Un haz de chispas enciende la esquina de la calle veinte del Parque Olaya Herrera de Pereira en esta tarde de sábado.

Foto del 21 de febrero de 2018, tomada del Twitter de Juan Carlos Morales.

Como atraídas por un imán, medio centenar de personas se reúnen a contemplar un rito que viene de siglos.

El centro de todo es el cuerpo de Zulma Obando, una mujer negra de treinta años que se mueve al ritmo de la marimba de chonta, instrumento del pacífico colombiano en el que se juntan el viento, el agua y la madera para hacerse música, alabanza, canción.

Cada movimiento de Zulma es palabra, cada surco de su piel una historia, como la cicatriz rosa que le cruza la mejilla izquierda: recuerdo del navajazo propinado por un miliciano, la primera vez que intentó escapar de las filas paramilitares en las montañas del pueblo vallecaucano de Puerto Merizalde, el lugar donde  se refugiaron sus padres, Roselio y Etelvina.

Allí donde empezó todo.

Roselio y Etelvina bajaron por el río y la selva desde Bebedó y luego por la costa chocoana, huyendo de los explotadores de madera y oro que un día llegaron con sus motosierras y desplazaron a cuanto vecino constituía un obstáculo para sus intereses. Quienes se opusieron encontraron muy pronto un cementerio en el bosque o una tumba de agua en el río.

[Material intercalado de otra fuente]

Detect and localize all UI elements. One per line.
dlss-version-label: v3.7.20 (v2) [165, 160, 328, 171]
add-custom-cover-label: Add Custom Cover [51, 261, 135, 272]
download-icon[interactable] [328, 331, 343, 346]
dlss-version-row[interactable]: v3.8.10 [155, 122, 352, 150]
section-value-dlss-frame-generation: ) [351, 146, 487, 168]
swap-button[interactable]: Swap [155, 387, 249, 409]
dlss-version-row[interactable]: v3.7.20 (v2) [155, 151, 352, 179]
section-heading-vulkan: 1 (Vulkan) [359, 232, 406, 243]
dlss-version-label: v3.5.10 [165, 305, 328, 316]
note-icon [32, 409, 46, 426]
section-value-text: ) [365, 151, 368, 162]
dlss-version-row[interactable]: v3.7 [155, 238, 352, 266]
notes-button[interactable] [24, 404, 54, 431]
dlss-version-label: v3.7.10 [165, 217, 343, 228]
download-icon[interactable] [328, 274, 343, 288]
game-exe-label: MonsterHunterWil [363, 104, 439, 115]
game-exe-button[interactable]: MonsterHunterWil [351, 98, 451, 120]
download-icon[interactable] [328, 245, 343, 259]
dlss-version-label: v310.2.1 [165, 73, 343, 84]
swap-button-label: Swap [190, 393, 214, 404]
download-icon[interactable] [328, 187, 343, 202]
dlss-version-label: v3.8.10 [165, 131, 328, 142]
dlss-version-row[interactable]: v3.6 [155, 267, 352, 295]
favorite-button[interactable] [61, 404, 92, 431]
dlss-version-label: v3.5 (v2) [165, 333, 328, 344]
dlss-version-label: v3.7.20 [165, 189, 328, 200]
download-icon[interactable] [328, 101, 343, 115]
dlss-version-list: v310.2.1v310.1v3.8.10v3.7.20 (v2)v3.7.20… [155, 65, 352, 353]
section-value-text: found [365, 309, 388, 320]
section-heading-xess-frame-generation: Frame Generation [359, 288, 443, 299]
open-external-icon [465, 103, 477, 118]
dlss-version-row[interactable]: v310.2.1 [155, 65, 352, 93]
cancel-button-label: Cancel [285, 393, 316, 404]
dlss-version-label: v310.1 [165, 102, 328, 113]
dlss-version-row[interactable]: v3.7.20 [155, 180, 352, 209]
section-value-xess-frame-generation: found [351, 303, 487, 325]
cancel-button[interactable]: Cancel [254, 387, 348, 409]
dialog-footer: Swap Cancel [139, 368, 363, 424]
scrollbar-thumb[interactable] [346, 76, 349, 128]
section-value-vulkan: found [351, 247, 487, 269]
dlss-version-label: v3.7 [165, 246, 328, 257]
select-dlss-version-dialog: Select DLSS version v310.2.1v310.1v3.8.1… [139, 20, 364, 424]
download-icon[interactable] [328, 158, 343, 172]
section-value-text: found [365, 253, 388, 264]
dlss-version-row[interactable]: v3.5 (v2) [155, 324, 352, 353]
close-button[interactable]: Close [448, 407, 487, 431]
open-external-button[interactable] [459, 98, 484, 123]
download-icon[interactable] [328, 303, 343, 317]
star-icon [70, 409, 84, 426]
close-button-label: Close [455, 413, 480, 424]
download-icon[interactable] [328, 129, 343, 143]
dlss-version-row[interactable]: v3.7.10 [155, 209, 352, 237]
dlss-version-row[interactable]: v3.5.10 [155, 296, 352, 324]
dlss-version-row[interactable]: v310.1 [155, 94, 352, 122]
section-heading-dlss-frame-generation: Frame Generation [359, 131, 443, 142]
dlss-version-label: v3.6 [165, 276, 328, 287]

Todos los parientes de Zulma acabaron así. Menos sus padres, que una madrugada empacaron sus  cosas  en costales de fibra y siguieron el curso del río hasta alcanzar la costa alta del Pacífico, a unas diez horas de Buenaventura, adonde se dirigieron en una embarcación repleta de fugitivos y contrabandistas.

“Detalle de la portada de ‘Revivir ancestral’.” Imagen tomada de revistaarcadia.com

En ese puerto cantado por el maestro Petronio Álvarez engendraron a su única hija y de allí partieron otra vez costa abajo, en un ardiente verano de 1989. Vivieron en al menos una docena de pueblos de la costa Pacífica, hasta que un día de 1995 llegaron a Puerto Merizalde, convencidos de que habían encontrado al fin un lugar donde echar raíces.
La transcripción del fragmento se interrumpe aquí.